The Indian Gorkha Janshakti Front (IGJF) held a rally and public meeting in Mirik on Saturday, a pointer to the tea protest in the Darjeeling hills getting structured, raising an alarm in the industry.
Protests have been simmering over the non-implementation of minimum wages, the state notification to grant 5 decimals of land to tea workers and the failure to get a 20 per cent bonus in the last couple of years.
However, these protests had mostly been scattered and lacked cohesion.
The Ajoy Edwards-led IGJF is giving structure to these protests, which gained new momentum after chief minister Mamata Banerjee last Tuesday announced that her government would allow investors to use 30 per cent of tea garden land for non-tea use from the previous ceiling of 15 per cent.
"These (hills) are our kipat (our homeland). We have no vacant space for others, forget about 30 per cent, we don’t have even 1 per cent vacant space. There will be no survey, too (for the 5 decimal land scheme),” said Edwards.
Edwards, who is also an elected Gorkhaland Territorial Administration (GTA) Sabha member, announced a series of protests.
“If there is no concrete solution on the bonus issue, no one in the hills will pluck first flush tea,” said Edwards.
First flush plucking is set to start on February 27 and this leaf fetches the highest price. Edwards wants the bonus negotiation to take place not during the Puja period but immediately.
The tea management, which is worried over Edwards’s protest call, has said that the finances of the gardens would be clear only on March 31. They have hinted that negotiations would be possible only then. “We are closely monitoring the developments,” said an industry source.
The IGJF also came down heavily on GTA chief Anit Thapa, who is the president of the Bharatiya Gorkha Prajatantrik Morcha (BGPM) and an ally of the Trinamool Congress in the hills.
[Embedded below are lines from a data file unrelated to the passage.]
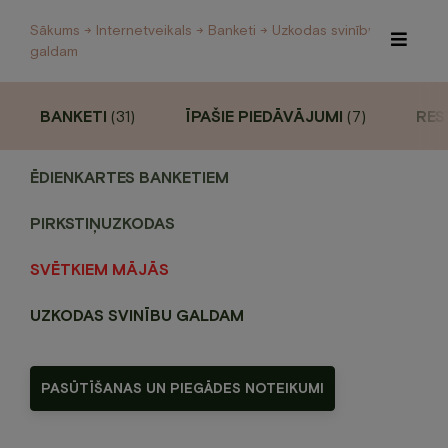
Sākums
→
Internetveikals
→
Banketi
→ Uzkodas svinību
galdam
BANKETI
(31)
ĪPAŠIE PIEDĀVĀJUMI
(7)
RES
Īpašie piedāvājumi
Internetveikals
ĒDIENKARTES BANKETIEM
PIRKSTIŅUZKODAS
Viesnīca
Restorāns un Café
SVĒTKIEM MĀJĀS
Spa
UZKODAS SVINĪBU GALDAM
Konferences
PASŪTĪŠANAS UN PIEGĀDES NOTEIKUMI
Veselības centrs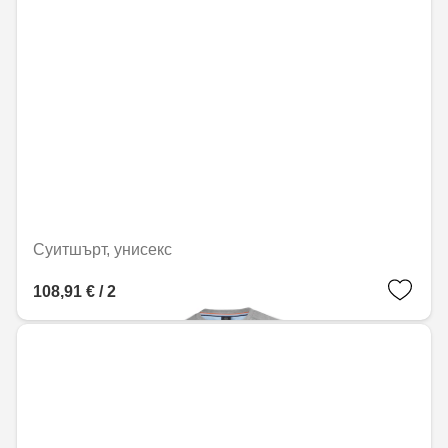
Суитшърт, унисекс
108,91 € / 213,01 лв.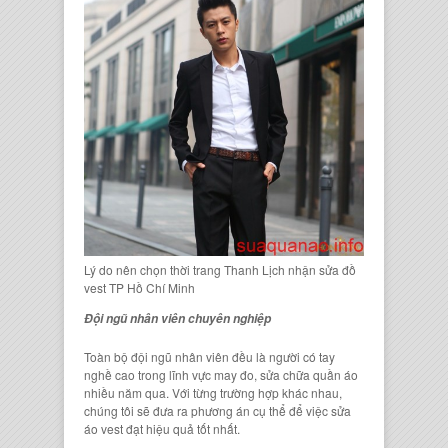
Lý do nên chọn thời trang Thanh Lịch nhận sửa đồ
vest TP Hồ Chí Minh
Đội ngũ nhân viên chuyên nghiệp
Toàn bộ đội ngũ nhân viên đều là người có tay
nghề cao trong lĩnh vực may đo, sửa chữa quần áo
nhiều năm qua. Với từng trường hợp khác nhau,
chúng tôi sẽ đưa ra phương án cụ thể để việc sửa
áo vest đạt hiệu quả tốt nhất.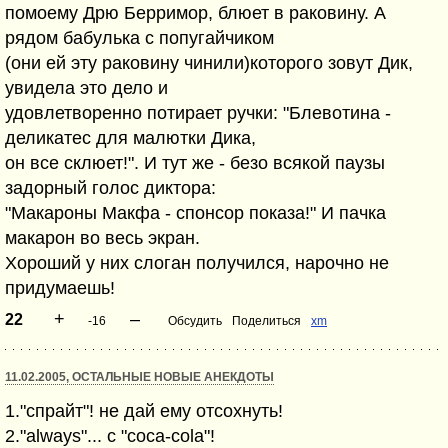
помоему Дрю Берримор, блюет в раковину. А
рядом бабулька с попугайчиком
(они ей эту раковину чинили)которого зовут Дик,
увидела это дело и
удовлетворенно потирает ручки: "Блевотина -
деликатес для малютки Дика,
он все склюет!". И тут же - безо всякой паузы
задорный голос диктора:
"Макароны Макфа - спонсор показа!" И пачка
макарон во весь экран.
Хороший у них слоган получился, нарочно не
придумаешь!
+
–
22
-16
Обсудить
Поделиться
xm
11.02.2005, ОСТАЛЬНЫЕ НОВЫЕ АНЕКДОТЫ
1."спрайт"! не дай ему отсохнуть!
2."always"... с "coca-cola"!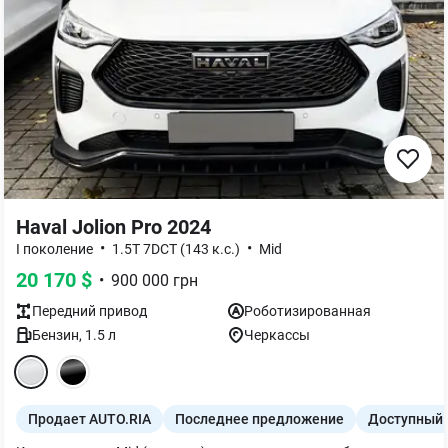
Haval Jolion Pro 2024
•
•
I поколение
1.5T 7DCT (143 к.с.)
Mid
20 170
$
•
900 000
грн
Передний
привод
Роботизированная
Бензин
,
1.5
л
Черкассы
Продает AUTO.RIA
Последнее предложение
Доступный 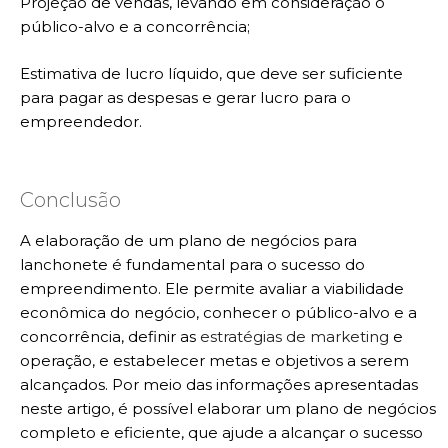
Projeção de vendas, levando em consideração o
público-alvo e a concorrência;
Estimativa de lucro líquido, que deve ser suficiente
para pagar as despesas e gerar lucro para o
empreendedor.
Conclusão
A elaboração de um plano de negócios para
lanchonete é fundamental para o sucesso do
empreendimento. Ele permite avaliar a viabilidade
econômica do negócio, conhecer o público-alvo e a
concorrência, definir as
estratégias de marketing
e
operação, e estabelecer metas e objetivos a serem
alcançados. Por meio das informações apresentadas
neste artigo, é possível elaborar um plano de negócios
completo e eficiente, que ajude a alcançar o sucesso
Edwards said that since Thapa is close to chief minister Mamata Banerjee, he should come up with a solution on minimum wages and 5 decimal land issue and get the 30 per cent land cap scrapped within a week.
"If he cannot solve this issue within a week, we will take our protest to Kurseong,” said Edwards. Thapa hails from Kurseong.
Thapa on Friday had also expressed his opposition to the 30 per cent land cap in tune with the popular sentiment in the hills.
The state government formed a 24-member minimum wage advisory committee to settle the wage issue in tea gardens in 2015. However, there has been no settlement even after 10 years.
Workers also want the state government to grant the entire land under their possession in the tea garden and not just 5 decimals. Tea garden land is leased out by the state government to tea companies.
While the 5 decimal land scheme protest is louder in Darjeeling hills, tribal leader from the Dooars, Rajesh Lakra, also attended the rally in Mirik and promised to start the protest in the plains, too.
Edwards on Saturday also attacked BJP legislators like Darjeeling MP Raju Bista, MLA Neeraj Zimba and Kurseong MLA B.P. Bajgain for failing to stand by the community in this “hour of crisis.”